Em 2024, a indústria da construção civil no Brasil ocupava 2,5 milhões de pessoas e pagava remuneração média de 2,1 salários mínimos. Eram 191 mil empresas que injetavam R$ 95,6 bilhões nos bolsos dos trabalhadores. É o que revela a Pesquisa Anual da Indústria da Construção, divulgada em 10 de junho pelo Instituto Brasileiro de Geografia e Estatística (IBGE). O grupo de construção de edifícios era o maior empregador da indústria, com 894,8 mil pessoas, o que representava 35,7% dos ocupados. Em seguida, estava o grupo de serviços especializados, com 34,4% da mão de obra do setor e, em terceiro, o grupo de obras de infraestrutura, que empregava 29,9% dos trabalhadores em 2024. De acordo com o IBGE, as companhias que trabalham com obras de infraestrutura são as que pagavam maiores remunerações, com média de 2,6 salários-mínimos. As empresas da construção de edifícios pagaram 1,9 salário-mínimo, à frente das de serviços especializados (1,8).
Os pesquisadores do IBGE chegaram ao valor total de incorporações, obra e serviços de construção, que alcançou R$ 522,5 bilhões em 2024. O valor de obra por segmento foi:
- Infraestrutura: R$ 200,9 bilhões;
- Construção de edifícios: R$ 1989 bilhões;
- Serviços especializados: R$ 122,8 bilhões.

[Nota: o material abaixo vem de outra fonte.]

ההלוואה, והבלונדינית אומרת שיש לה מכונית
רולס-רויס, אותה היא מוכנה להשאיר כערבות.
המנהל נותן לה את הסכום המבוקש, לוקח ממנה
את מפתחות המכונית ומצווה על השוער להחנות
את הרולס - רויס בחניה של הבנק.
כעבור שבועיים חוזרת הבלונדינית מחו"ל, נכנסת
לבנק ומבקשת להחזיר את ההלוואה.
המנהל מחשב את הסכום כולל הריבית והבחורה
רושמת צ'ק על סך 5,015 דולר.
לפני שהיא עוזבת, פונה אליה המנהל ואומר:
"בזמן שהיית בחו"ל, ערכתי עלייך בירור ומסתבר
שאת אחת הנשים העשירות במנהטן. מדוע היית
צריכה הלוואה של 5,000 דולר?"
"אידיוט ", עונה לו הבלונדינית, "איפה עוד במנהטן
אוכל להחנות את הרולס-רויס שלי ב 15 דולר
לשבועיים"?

Segundo a Agência Brasil, a pesquisa do IBGE revela, ainda, os principais empreendimentos entregues no país pelo setor de construção civil em relação ao valor de obra. Confira o ranking:
- Rodovias, ferrovias, obras urbanas e obras de arte especiais: 22,8%;
- Obras residenciais: 22,2%;
- Serviços especializados para construção: 19,2%
- Obras de infraestrutura para energia elétrica, telecomunicações, água, esgoto e transporte por dutos: 12,8%;
- Edificações industriais, comerciais e outras edificações não residenciais: 10,7%;
- Construção de outras obras de infraestrutura: 10,5%;
- Incorporação de imóveis construídos por outras empresas: 1,9%.
“De acordo com o IBGE, de cada R$ 3 em valor de obra em 2024, R$ 1 foi demandado pelo setor público, ou seja, 33%, cabendo 67% à iniciativa privada. No caso específico das obras de infraestrutura, o setor público representa 48,2% da demanda por construção. Na atividade construção de edifícios, a participação dos governos como contratante se reduz a 22,9%. Em serviços especializados, 19,5%”, revelou a Agência Brasil.